(Extracted page text data)
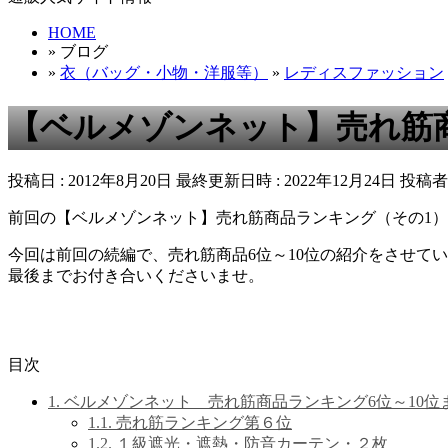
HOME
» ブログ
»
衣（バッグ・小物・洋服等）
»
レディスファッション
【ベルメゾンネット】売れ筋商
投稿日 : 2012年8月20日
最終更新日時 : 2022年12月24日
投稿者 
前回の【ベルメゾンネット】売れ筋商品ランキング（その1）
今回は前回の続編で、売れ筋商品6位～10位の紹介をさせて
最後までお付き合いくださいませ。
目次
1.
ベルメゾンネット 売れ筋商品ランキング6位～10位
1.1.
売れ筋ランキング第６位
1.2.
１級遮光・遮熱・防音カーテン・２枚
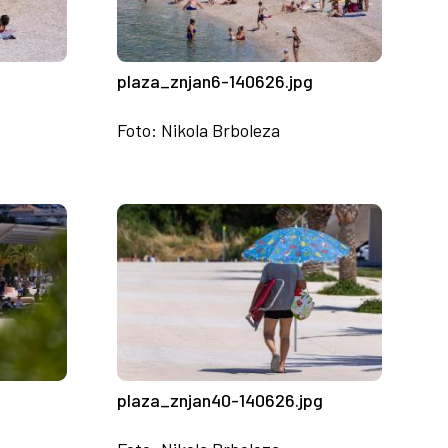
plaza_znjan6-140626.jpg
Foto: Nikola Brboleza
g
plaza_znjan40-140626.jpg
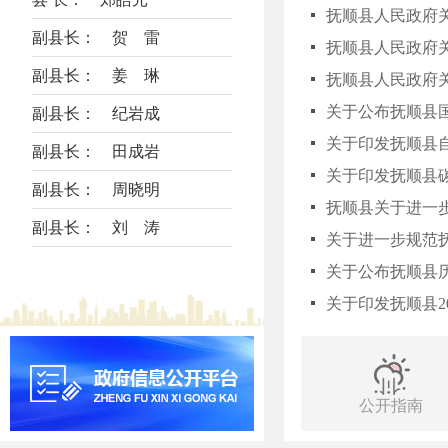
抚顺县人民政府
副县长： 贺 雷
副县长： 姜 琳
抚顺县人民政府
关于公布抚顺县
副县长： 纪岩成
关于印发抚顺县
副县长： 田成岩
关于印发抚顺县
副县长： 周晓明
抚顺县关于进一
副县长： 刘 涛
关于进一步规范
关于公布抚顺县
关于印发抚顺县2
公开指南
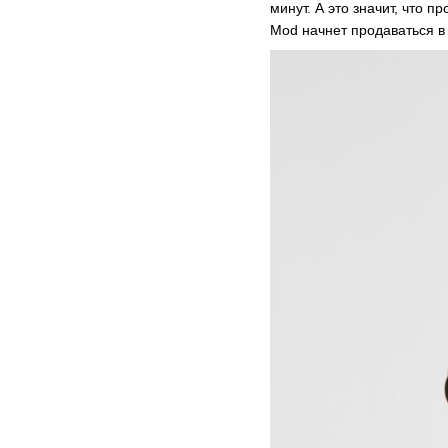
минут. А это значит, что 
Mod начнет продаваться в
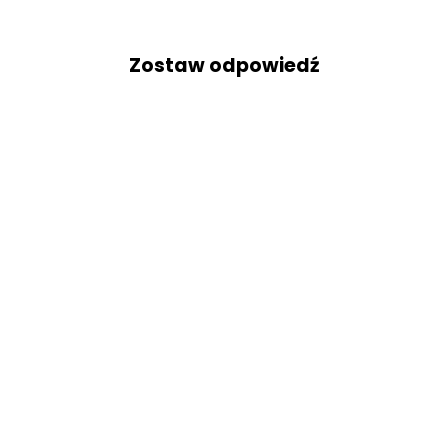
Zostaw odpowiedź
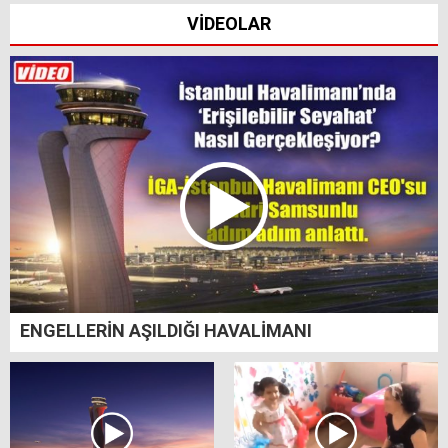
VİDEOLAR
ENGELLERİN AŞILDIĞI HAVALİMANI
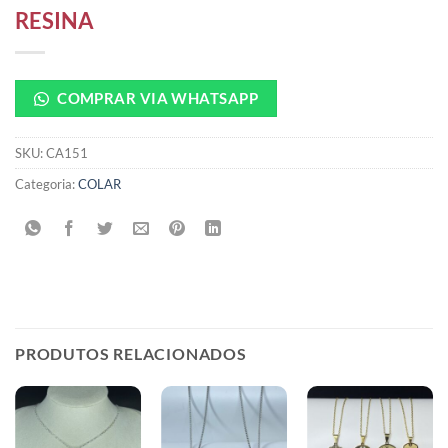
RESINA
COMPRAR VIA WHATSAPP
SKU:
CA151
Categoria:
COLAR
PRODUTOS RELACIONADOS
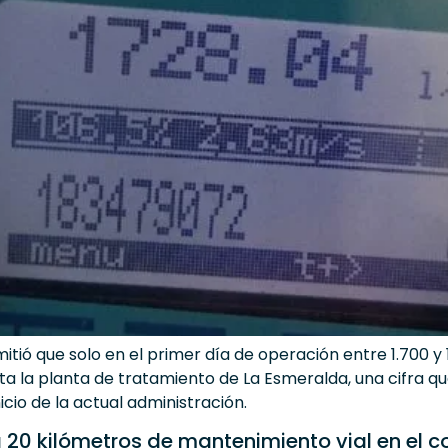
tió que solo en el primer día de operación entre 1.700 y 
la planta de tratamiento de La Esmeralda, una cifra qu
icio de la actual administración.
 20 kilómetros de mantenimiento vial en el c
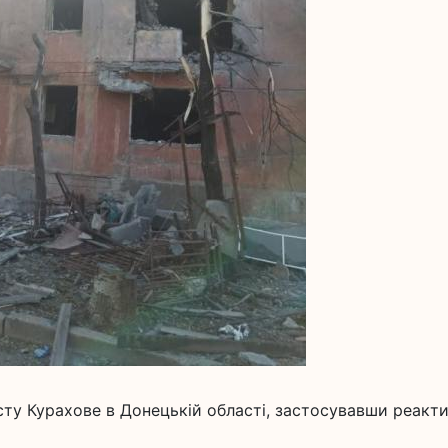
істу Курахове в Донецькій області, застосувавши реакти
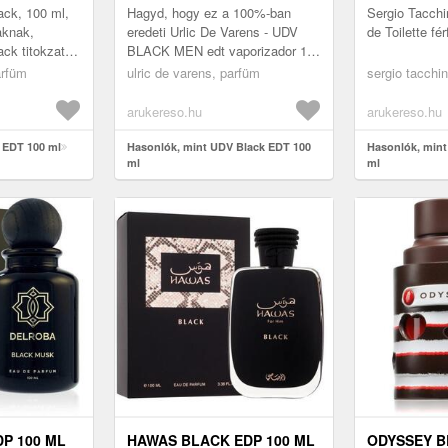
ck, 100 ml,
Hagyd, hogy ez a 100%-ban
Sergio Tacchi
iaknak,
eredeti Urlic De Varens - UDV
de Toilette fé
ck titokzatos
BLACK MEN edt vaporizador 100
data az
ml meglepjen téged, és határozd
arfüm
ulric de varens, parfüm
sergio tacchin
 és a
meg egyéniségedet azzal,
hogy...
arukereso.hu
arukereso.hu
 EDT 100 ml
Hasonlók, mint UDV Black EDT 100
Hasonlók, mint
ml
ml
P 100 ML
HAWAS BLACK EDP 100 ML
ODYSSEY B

DIRECTIONS: Please go over the data above and tally every line holding "ベルメゾンネット"; reply only with the count.

SOLUTION FOR THIS TASK: 3